Task statement
Pictures in the data should be dropped; transcribe exactly the lines from the one that has "după ce am venit" through the one that has "A esta reunión se cita, teniendo en cuenta".

Input material
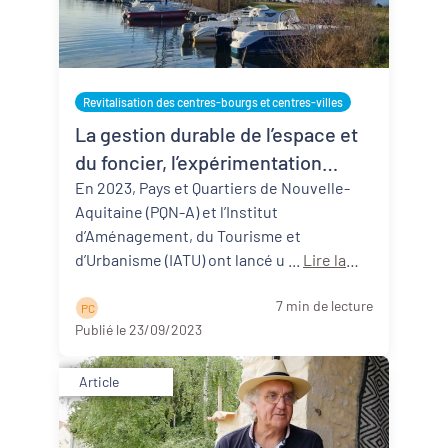
Revitalisation des centres-bourgs et centres-villes
La gestion durable de l’espace et
du foncier, l’expérimentation
territoriale menée dans le
En 2023, Pays et Quartiers de Nouvelle-
Aquitaine (PQN-A) et l’Institut
territoire des Grands Lacs
d’Aménagement, du Tourisme et
d’Urbanisme (IATU) ont lancé u ...
Lire la
suite
7 min de lecture
P C
Publié le 23/09/2023
Article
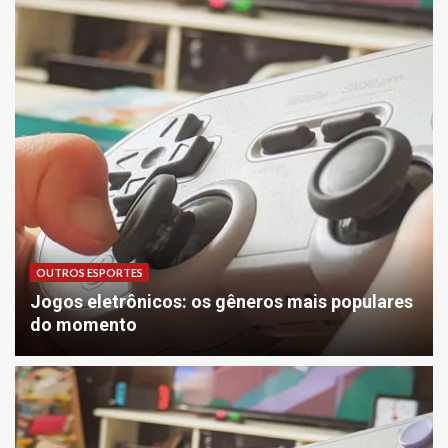
OUTROS ESPORTES
Jogos eletrônicos: os gêneros mais populares
do momento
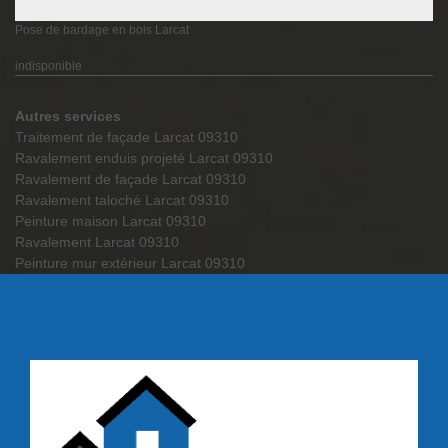
Pose de bardage en bois Larcat
indisponible
Autres services
Traitement de façade Larcat 09310
Ravalement enduis projeté Larcat 09310
Ravalement de façade Larcat 09310
Ravalement taloché Larcat 09310
Peinture maison Larcat 09310
Ravalement Larcat 09310
Peinture mur extérieur Larcat 09310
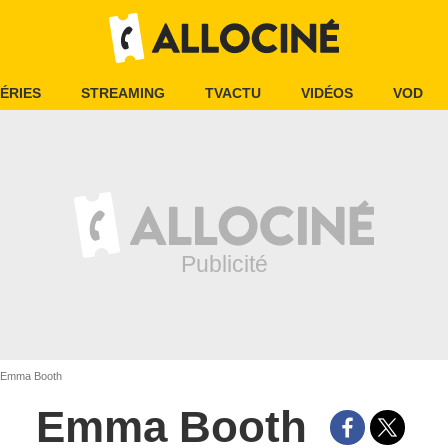
ÉRIES
STREAMING
TVACTU
VIDÉOS
VOD
Emma Booth
Emma Booth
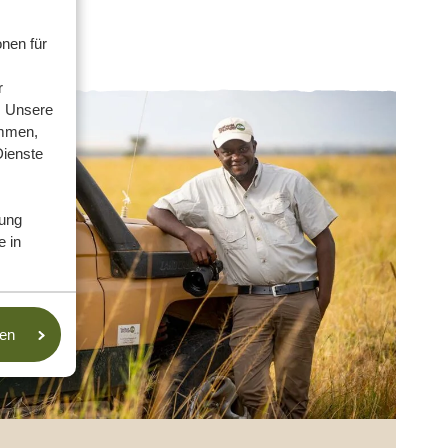
nen für
r
. Unsere
ammen,
Dienste
ung
e in
sen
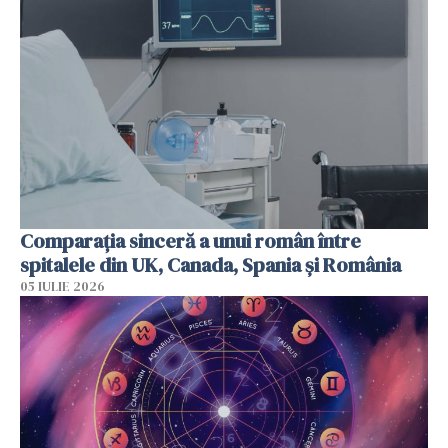
Comparația sinceră a unui român între
spitalele din UK, Canada, Spania și România
05 IULIE 2026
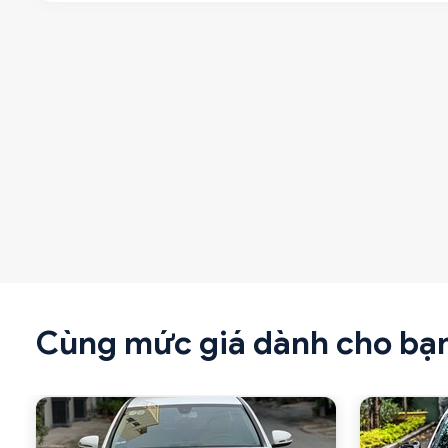
Cùng mức giá dành cho bạ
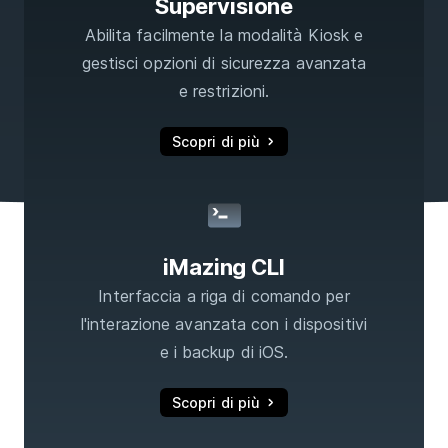
Supervisione
Abilita facilmente la modalità Kiosk e
gestisci opzioni di sicurezza avanzata
e restrizioni.
Scopri di più
iMazing CLI
Interfaccia a riga di comando per
l'interazione avanzata con i dispositivi
e i backup di iOS.
Scopri di più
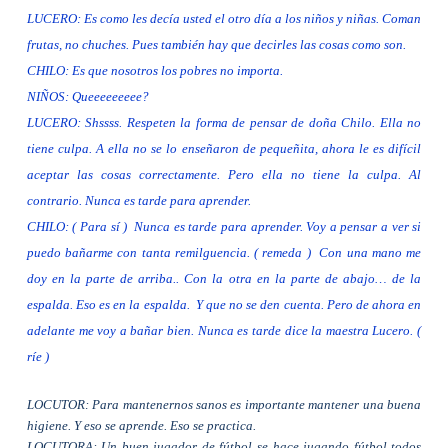
LUCERO: Es como les decía usted el otro día a los niños y niñas. Coman
frutas, no chuches. Pues también hay que decirles las cosas como son.
CHILO: Es que nosotros los pobres no importa.
NIÑOS: Queeeeeeeee?
LUCERO: Shssss. Respeten la forma de pensar de doña Chilo. Ella no
tiene culpa. A ella no se lo enseñaron de pequeñita, ahora le es difícil
aceptar las cosas correctamente. Pero ella no tiene la culpa. Al
contrario. Nunca es tarde para aprender.
CHILO: ( Para sí )
Nunca es tarde para aprender. Voy a pensar a ver si
puedo bañarme con tanta remilguencia. ( remeda )
Con una mano me
doy en la parte de arriba.. Con la otra en la parte de abajo… de la
espalda. Eso es en la espalda.
Y que no se den cuenta. Pero de ahora en
adelante me voy a bañar bien. Nunca es tarde dice la maestra Lucero. (
ríe )
LOCUTOR: Para mantenernos sanos es importante mantener una buena
higiene. Y eso se aprende. Eso se practica.
LOCUTORA: Un buen jugador de fútbol se hace jugando fútbol todos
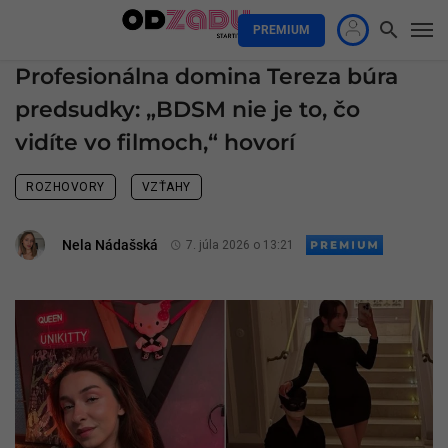
PREMIUM
Profesionálna domina Tereza búra
predsudky: „BDSM nie je to, čo
vidíte vo filmoch,“ hovorí
ROZHOVORY
VZŤAHY
Nela Nádašská
7. júla 2026 o 13:21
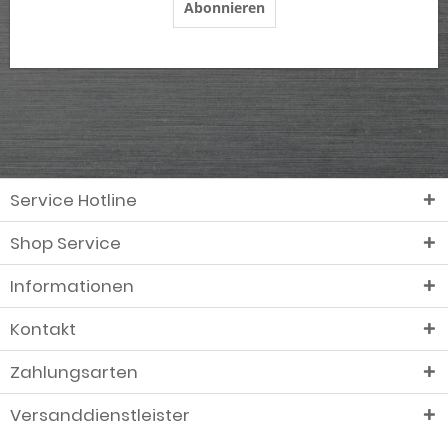
Abonnieren
Service Hotline
Shop Service
Informationen
Kontakt
Zahlungsarten
Versanddienstleister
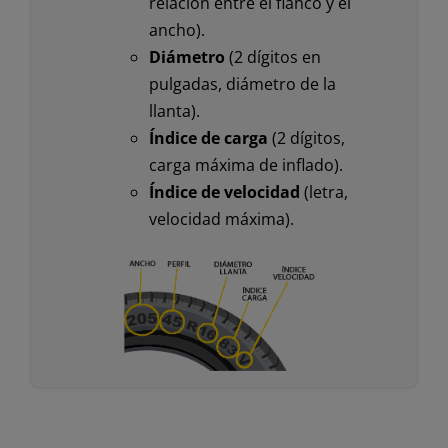
relación entre el flanco y el
ancho).
Diámetro
(2 dígitos en
pulgadas, diámetro de la
llanta).
Índice de carga
(2 dígitos,
carga máxima de inflado).
Índice de velocidad
(letra,
velocidad máxima).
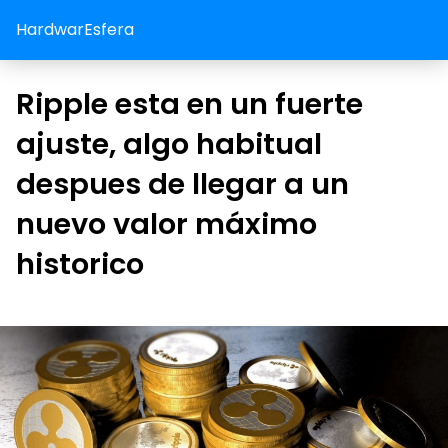
HardwarEsfera
Ripple esta en un fuerte
ajuste, algo habitual
despues de llegar a un
nuevo valor máximo
historico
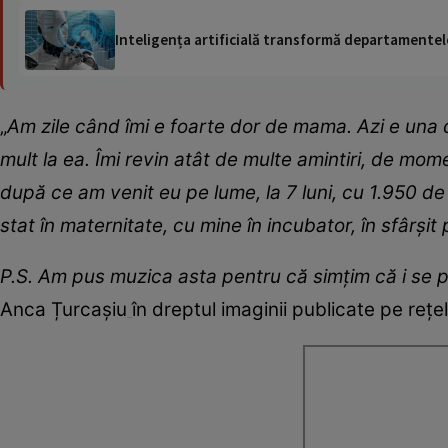
Inteligența artificială transformă departamentele
„
Am zile când îmi e foarte dor de mama. Azi e una 
mult la ea. Îmi revin atât de multe amintiri, de m
după ce am venit eu pe lume, la 7 luni, cu 1.950 de
stat în maternitate, cu mine în incubator, în sfârșit
P.S. Am pus muzica asta pentru că simțim că i se p
Anca Țurcașiu
în dreptul imaginii publicate pe rețel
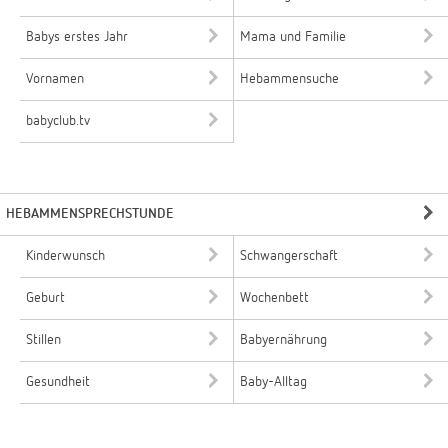
Babys erstes Jahr
Mama und Familie
Vornamen
Hebammensuche
babyclub.tv
HEBAMMENSPRECHSTUNDE
Kinderwunsch
Schwangerschaft
Geburt
Wochenbett
Stillen
Babyernährung
Gesundheit
Baby-Alltag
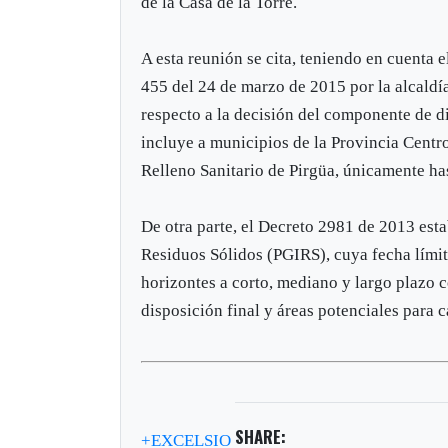
de la Casa de la Torre.
A esta reunión se cita, teniendo en cuenta 
455 del 24 de marzo de 2015 por la alcaldí
respecto a la decisión del componente de 
incluye a municipios de la Provincia Centro
Relleno Sanitario de Pirgüa, únicamente ha
De otra parte, el Decreto 2981 de 2013 esta
Residuos Sólidos (PGIRS), cuya fecha límit
horizontes a corto, mediano y largo plazo 
disposición final y áreas potenciales para 
SHARE:
+EXCELSIO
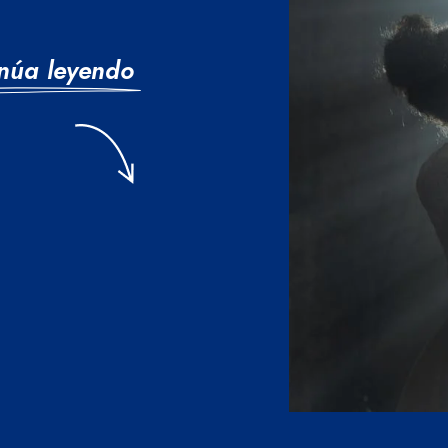
núa leyendo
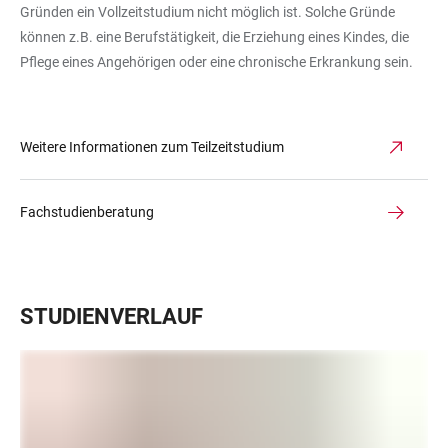
Gründen ein Vollzeitstudium nicht möglich ist. Solche Gründe
können z.B. eine Berufstätigkeit, die Erziehung eines Kindes, die
Pflege eines Angehörigen oder eine chronische Erkrankung sein.
Weitere Informationen zum Teilzeitstudium
Fachstudienberatung
STUDIENVERLAUF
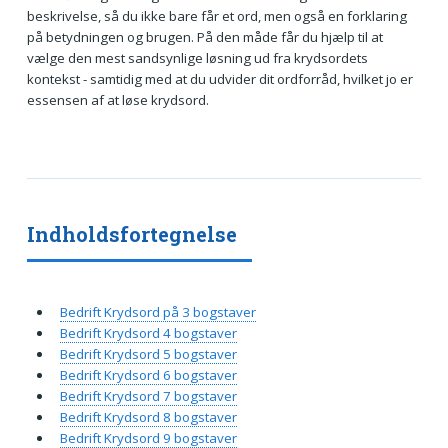
beskrivelse, så du ikke bare får et ord, men også en forklaring
på betydningen og brugen. På den måde får du hjælp til at
vælge den mest sandsynlige løsning ud fra krydsordets
kontekst - samtidig med at du udvider dit ordforråd, hvilket jo er
essensen af at løse krydsord.
Indholdsfortegnelse
Bedrift Krydsord på 3 bogstaver
Bedrift Krydsord 4 bogstaver
Bedrift Krydsord 5 bogstaver
Bedrift Krydsord 6 bogstaver
Bedrift Krydsord 7 bogstaver
Bedrift Krydsord 8 bogstaver
Bedrift Krydsord 9 bogstaver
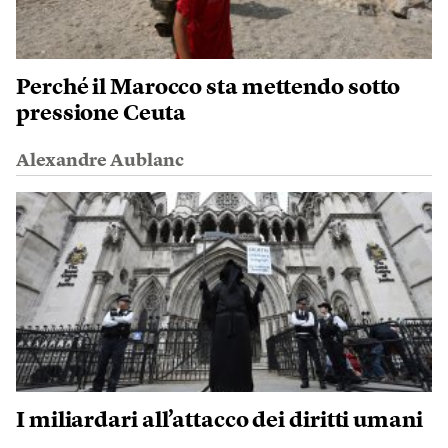
Perché il Marocco sta mettendo sotto
pressione Ceuta
Alexandre Aublanc
I miliardari all’attacco dei diritti umani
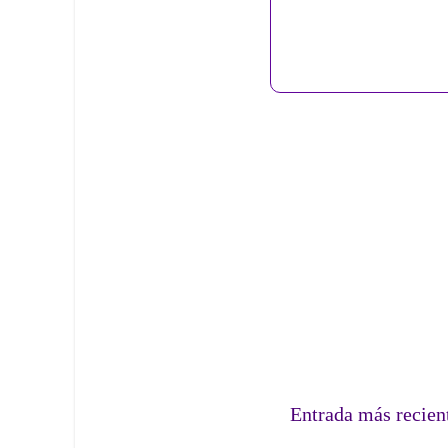
Entrada más recien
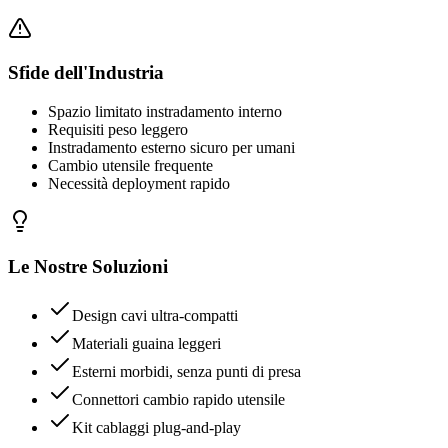
Sfide dell'Industria
Spazio limitato instradamento interno
Requisiti peso leggero
Instradamento esterno sicuro per umani
Cambio utensile frequente
Necessità deployment rapido
Le Nostre Soluzioni
Design cavi ultra-compatti
Materiali guaina leggeri
Esterni morbidi, senza punti di presa
Connettori cambio rapido utensile
Kit cablaggi plug-and-play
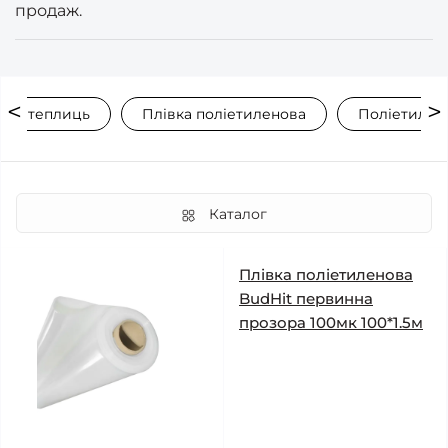
продаж.
 для теплиць
Плівка поліетиленова
Поліетилено
Каталог
Плівка поліетиленова
BudHit первинна
прозора 100мк 100*1.5м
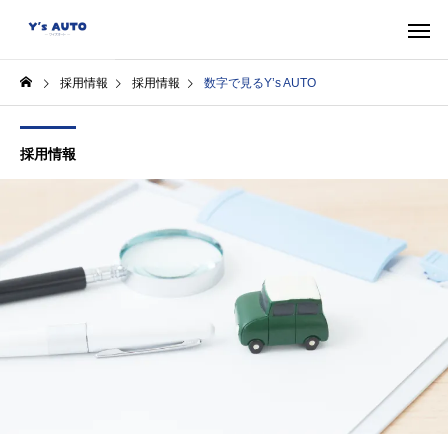
採用情報
採用情報
数字で見るY’s AUTO
採用情報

Answer section
după ce am venit eu pe lume, la 7 luni, cu 1.950 de
stat în maternitate, cu mine în incubator, în sfârșit
P.S. Am pus muzica asta pentru că simțim că i se p
Anca Țurcașiu
în dreptul imaginii publicate pe rețel
Babys erstes Jahr
Mama und Familie
Vornamen
Hebammensuche
babyclub.tv
HEBAMMENSPRECHSTUNDE
Kinderwunsch
Schwangerschaft
Geburt
Wochenbett
Stillen
Babyernährung
Gesundheit
Baby-Alltag
de la Casa de la Torre.
A esta reunión se cita, teniendo en cuenta 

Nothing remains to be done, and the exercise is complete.